How many lines of the entries below contain the string "quan"? State the number alone.

(Data supplied)

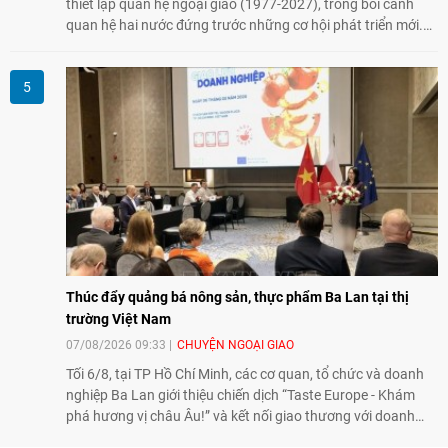
thiết lập quan hệ ngoại giao (1977-2027), trong bối cảnh
quan hệ hai nước đứng trước những cơ hội phát triển mới.
Cùng với đối ngoại Đảng và ngoại giao Nhà nước, đối ngoại
nhân dân có vai trò quan trọng trong việc củng cố nền tảng
xã hội, tăng cường hiểu biết, tin cậy và gắn bó giữa nhân
dân hai nước.
Thúc đẩy quảng bá nông sản, thực phẩm Ba Lan tại thị
trường Việt Nam
07/08/2026 09:33
CHUYỆN NGOẠI GIAO
Tối 6/8, tại TP Hồ Chí Minh, các cơ quan, tổ chức và doanh
nghiệp Ba Lan giới thiệu chiến dịch “Taste Europe - Khám
phá hương vị châu Âu!” và kết nối giao thương với doanh
nghiệp Việt Nam, qua đó tiếp tục thúc đẩy quảng bá nông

(End Data supplied)

- Solved problem: 4